Liverpool look to banish away-day blues in Champions League
Jurgen Klopp's side take on Genk on Wednesday having struggled for victories on their travels in the group stages of Europe's premier competition
Liverpool do not need to look in the trophy cabinet to see the spoils of Champions League success.
The Ballon d’Or shortlist was announced on Monday. Almost a quarter of the 30 men selected ply their trade at Anfield. Alisson, Trent Alexander-Arnold, Virgil van Dijk, Gini Wijnaldum, Mohamed Salah, Sadio Mane and Roberto Firmino perhaps should have been joined by Andrew Robertson, with Scotland’s wretched results presumably counting against the left-back.
And yet Liverpool are European champions with a difference, and not merely because they have not won domestic silverware since 2012.
Last Thursday marked the two-year anniversary of their last group-stage win on the road, 2017’s 7-0 thrashing of Maribor.
Go back to 2008 and they have only won Champions League away group games in Slovenia and Hungary and since the start of last season, they have lost four times as many European group games as Premier League matches: twice at Napoli, once apiece to Paris Saint-Germain and Red Star Belgrade.
Perhaps it is an artificial figure as Liverpool have won knockout ties away at Bayern Munich and Porto last season, triumphing at Porto again, plus Manchester City, the previous year, not to mention defeating Tottenham Hotspur in Madrid in May.
And yet it is not merely a matter of statistical significance when they face Genk on Wednesday. Group E is shaping up to be a three-horse race.
Liverpool’s last away game is at Red Bull Salzburg, whose dynamic display in a 4-3 defeat at Anfield suggests a trip to Austria will be difficult. This represents their best chance of that elusive away win.
Genk may be the minnows who are only sixth in the Belgian league but they held Napoli at home three weeks ago. It also represents a warning to Liverpool.
They could welcome back Salah, key to victory against Salzburg but who missed Sunday’s draw with Manchester United, though Xherdan Shaqiri seems set to miss out again.
If Salah’s status in the side is secure, the midfield is an issue.
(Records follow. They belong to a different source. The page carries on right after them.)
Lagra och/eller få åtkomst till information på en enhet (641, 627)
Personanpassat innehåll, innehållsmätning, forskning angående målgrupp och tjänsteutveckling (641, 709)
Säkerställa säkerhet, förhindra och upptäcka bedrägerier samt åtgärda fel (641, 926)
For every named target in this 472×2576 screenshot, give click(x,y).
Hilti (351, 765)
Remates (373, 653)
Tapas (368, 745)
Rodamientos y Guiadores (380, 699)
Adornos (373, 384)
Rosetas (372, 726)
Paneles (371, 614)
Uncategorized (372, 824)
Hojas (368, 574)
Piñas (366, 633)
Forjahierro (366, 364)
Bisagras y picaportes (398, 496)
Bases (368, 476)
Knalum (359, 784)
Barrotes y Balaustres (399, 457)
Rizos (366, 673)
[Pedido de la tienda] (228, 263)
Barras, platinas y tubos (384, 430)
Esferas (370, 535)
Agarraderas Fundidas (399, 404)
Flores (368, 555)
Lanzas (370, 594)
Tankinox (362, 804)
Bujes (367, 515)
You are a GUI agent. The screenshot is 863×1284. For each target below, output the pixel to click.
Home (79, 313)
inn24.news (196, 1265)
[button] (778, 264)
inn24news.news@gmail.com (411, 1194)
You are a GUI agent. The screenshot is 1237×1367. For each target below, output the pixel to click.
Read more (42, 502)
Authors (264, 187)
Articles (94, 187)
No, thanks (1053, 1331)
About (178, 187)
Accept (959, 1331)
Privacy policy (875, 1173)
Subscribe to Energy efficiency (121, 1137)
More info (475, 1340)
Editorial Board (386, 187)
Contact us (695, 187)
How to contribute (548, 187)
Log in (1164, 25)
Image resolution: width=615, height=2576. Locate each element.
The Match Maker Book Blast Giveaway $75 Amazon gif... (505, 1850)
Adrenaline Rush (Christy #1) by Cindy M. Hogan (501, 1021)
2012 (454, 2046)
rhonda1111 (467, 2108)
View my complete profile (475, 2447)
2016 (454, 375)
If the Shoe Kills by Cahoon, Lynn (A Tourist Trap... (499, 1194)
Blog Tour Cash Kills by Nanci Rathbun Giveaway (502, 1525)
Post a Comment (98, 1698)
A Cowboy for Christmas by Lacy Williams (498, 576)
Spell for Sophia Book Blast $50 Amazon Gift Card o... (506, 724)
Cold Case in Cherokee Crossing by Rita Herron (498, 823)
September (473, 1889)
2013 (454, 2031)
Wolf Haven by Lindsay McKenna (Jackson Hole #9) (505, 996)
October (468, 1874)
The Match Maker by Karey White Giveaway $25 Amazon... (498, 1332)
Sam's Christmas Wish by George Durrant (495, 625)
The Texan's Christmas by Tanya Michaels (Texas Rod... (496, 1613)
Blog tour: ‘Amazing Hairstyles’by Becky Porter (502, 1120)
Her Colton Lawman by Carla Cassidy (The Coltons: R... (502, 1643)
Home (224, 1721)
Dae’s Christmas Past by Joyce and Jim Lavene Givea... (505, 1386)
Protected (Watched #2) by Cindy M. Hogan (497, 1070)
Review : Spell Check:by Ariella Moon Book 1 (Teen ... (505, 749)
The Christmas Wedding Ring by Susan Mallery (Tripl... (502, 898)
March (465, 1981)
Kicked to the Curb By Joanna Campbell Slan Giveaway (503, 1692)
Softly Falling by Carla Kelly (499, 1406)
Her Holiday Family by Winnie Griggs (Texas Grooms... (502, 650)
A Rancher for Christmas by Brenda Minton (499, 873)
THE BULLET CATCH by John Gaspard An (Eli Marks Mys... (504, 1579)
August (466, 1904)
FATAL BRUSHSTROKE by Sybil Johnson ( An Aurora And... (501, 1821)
For the second successive season, Jurgen Klopp can be accused of being too faithful to his Champions League final trio.
Last year, he tended to turn to James Milner, Jordan Henderson and Wijnaldum, the combination that began against Real Madrid, in times of need.
Now his reflex has been to revert to Fabinho, Henderson and Wijnaldum, who faced Spurs in May but who struggled against United on Sunday.
If Liverpool deemed themselves unlucky to have lost in Naples last month, with a game that turned on a contentious late penalty, those four away defeats show an often adventurous team have been uncharacteristically cautious, registering only nine shots on target and one goal, from a Milner penalty.
They have reined themselves in, but arguably too much. They have scored nine times in two visits to Porto in the last two seasons, playing something resembling full-throttle football, without showing the same intent at an earlier stage.
Sunday represented another case of initial restraint. Liverpool were improved by each of the three second-half arrivals, in Alex Oxlade-Chamberlain, Adam Lallana and Naby Keita.
There are alternatives to Henderson and Wijnaldum, whose heavy workloads for their countries means others have fresher legs.
In particular, there is scope for someone to offer more drive, dynamism and, potentially, goals. Liverpool have ended recent games playing 4-2-3-1. There is a case for starting this one with that shape.
That only one of their seven Ballon d’Or nominees is a midfielder shows that Klopp’s team are defined more by their attack and defence. Yet midfield is the department of the side that offers the scope for changing the gameplan and, perhaps, the group-game pattern.